Raman Singh says it is a matter of engaging young people without losing the support of traditional older voters many of whom do not use social media.
"So far we have realised that the youths are not so much engaged in politics. They're busy in their own work and all that. But as the elections are approaching we can see that they are taking a bit of interest but it is a matter of cultivating that."
Pita Waqavonovono, who is the head of the youth wing of the Sodelpa party, says the party is getting feedback on its youth manifesto via social media, which is also proving to be an important platform for debate.
"Social media is where the battle for the youth vote is happening right now and the current regime has taken to social media also. They're campaigning on social media.
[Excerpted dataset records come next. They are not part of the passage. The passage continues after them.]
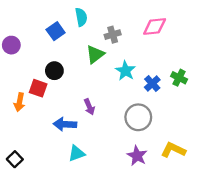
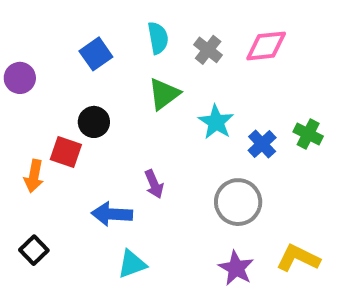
cyan semicircle: (81, 17) -> (158, 38), moved
gray cross: (113, 35) -> (208, 50), moved, turned -35
black square: (15, 159) -> (34, 250), moved

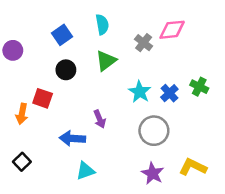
gray cross: (208, 50) -> (144, 43), moved
black circle: (94, 122) -> (66, 70), moved
cyan star: (216, 122) -> (140, 92), moved

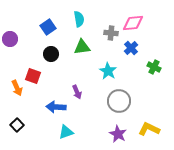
gray cross: (144, 43) -> (111, 33), turned -32
green triangle: (106, 61) -> (82, 47), turned 30
blue cross: (169, 93) -> (131, 48), moved
orange arrow: (22, 114) -> (17, 88), turned -35

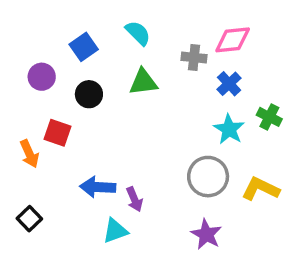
cyan semicircle: (79, 19) -> (138, 33), turned -35
purple circle: (10, 39) -> (42, 77), moved
cyan star: (108, 71) -> (229, 129), moved
purple arrow: (77, 92) -> (134, 199), moved
yellow L-shape: (149, 129) -> (261, 189), moved

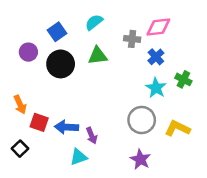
cyan semicircle: (138, 33) -> (94, 22), turned -84
black circle: (89, 94) -> (61, 64), size x1.5
red square: (57, 133) -> (39, 122), moved

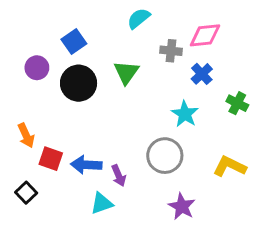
cyan semicircle: (94, 22) -> (139, 18), moved
green triangle: (98, 56) -> (126, 72), turned -48
cyan star: (156, 88) -> (185, 114), moved
gray circle: (142, 120) -> (165, 156), moved

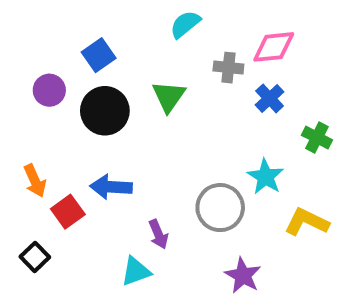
cyan star: (185, 114) -> (265, 177), moved
red square: (51, 159) -> (68, 212), turned 35
blue arrow: (86, 165) -> (111, 187), moved

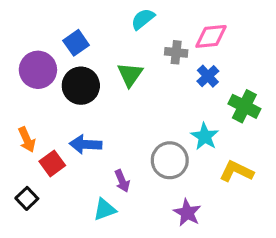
purple circle: (49, 90) -> (38, 70), size x1.5
green cross: (317, 138) -> (244, 106), size x1.4

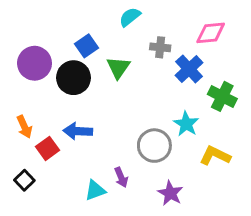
pink diamond: (211, 36) -> (211, 33), moved
blue square: (76, 43) -> (86, 46), moved
blue cross: (208, 76) -> (189, 69), size x1.4
purple arrow: (122, 181) -> (121, 177), moved

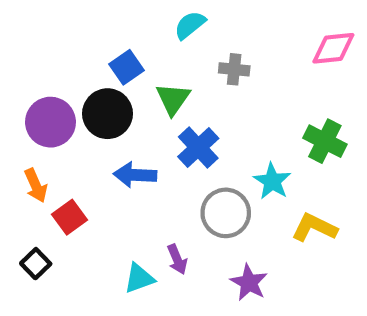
pink diamond: (211, 33) -> (333, 48), moved
purple circle: (34, 63) -> (51, 122), moved
blue cross: (189, 69) -> (198, 147), moved
blue arrow: (78, 131) -> (135, 175), moved

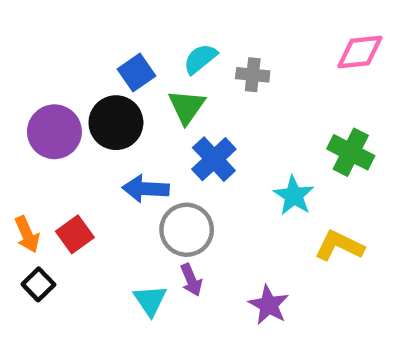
cyan semicircle: (190, 25) -> (200, 59), moved
orange arrow: (36, 185) -> (27, 234), moved
gray circle: (226, 213) -> (187, 230), moved
cyan triangle: (139, 278) -> (150, 300), turned -44

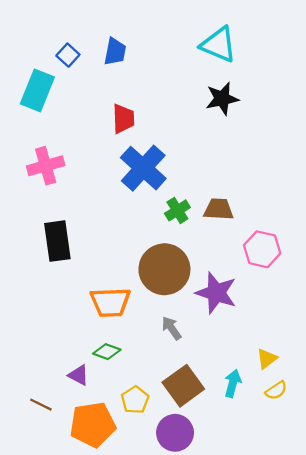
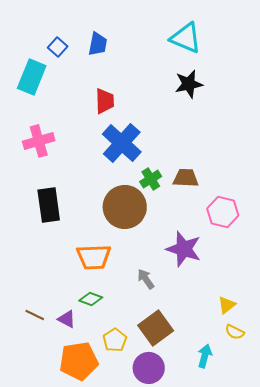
brown circle: (164, 269) -> (125, 207), moved
cyan arrow: (233, 383) -> (205, 356), moved
yellow semicircle: (276, 390) -> (235, 332), turned 60
brown line: (41, 405) -> (35, 315), moved

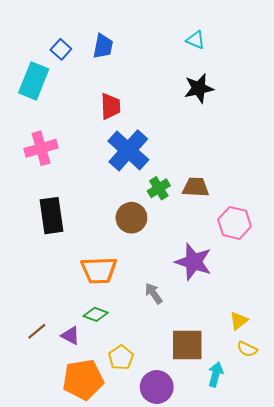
cyan triangle: (186, 38) -> (196, 40), size x0.6
brown circle: (125, 207) -> (131, 218), size x0.7
brown line: (35, 315) -> (37, 331), turned -66
brown square: (156, 328) -> (187, 345), moved, turned 36

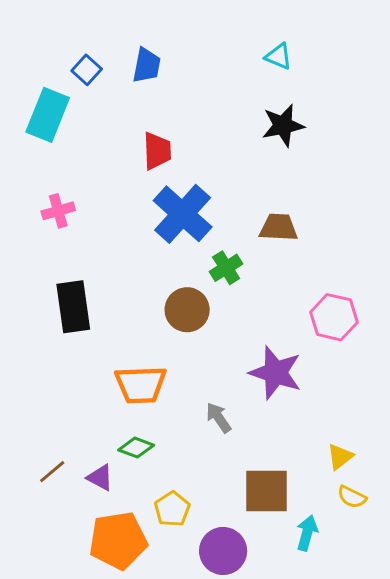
pink cross: (41, 148) -> (58, 211), size x0.7
brown trapezoid: (196, 187) -> (278, 227), moved

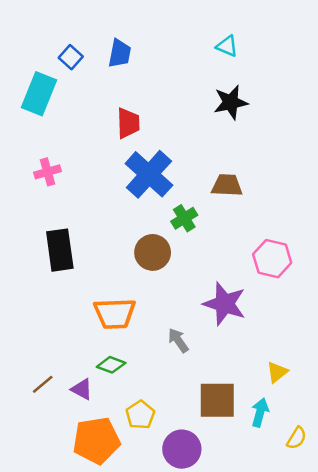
yellow semicircle: (352, 497) -> (297, 438), moved, turned -85
cyan arrow: (307, 533) -> (260, 412), moved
There are also bullying tactics happening on social media so it's good to see there's a lot of freedom happening on social media when the mainstream media is not exercising much freedom to host debates and all that sort of stuff. It's all happening on social media."
The independent candidate Roshika Deo has experienced bullying and threats via the internet first-hand. But she says half of her manifesto comes from connecting with young people via the internet.
"A lot of them are on online, accessible, there's less intimidation so people are more readily giving their opinions and their feedback and then there's a lot of people that send private messages on the Facebook campaign page but people are definitely very much engaged. Whether they will vote for me or not does not matter at all because the primary objective of the "Be the Change" campaign is to get young people and women more politically and publicly mobilised."
An ethics and governance scholar in Fiji Mosmi Bhim says as people are less guarded on social media, it plays an important role in gauging people's opinions but not as far as Fiji's grassroots is concerned. She says her views do not reflect those of her employer the Fiji National University.
"The bulk of the population in Fiji still rely on the daily media for their news so if they're receiving censored news, that will form the basis for the information of the majority of people living in Fiji. So it's very important that the government lift any restrictions on the media and equally to make political parties feel that they can freely express their views in order to have a free dissemination of information in the lead up to elections."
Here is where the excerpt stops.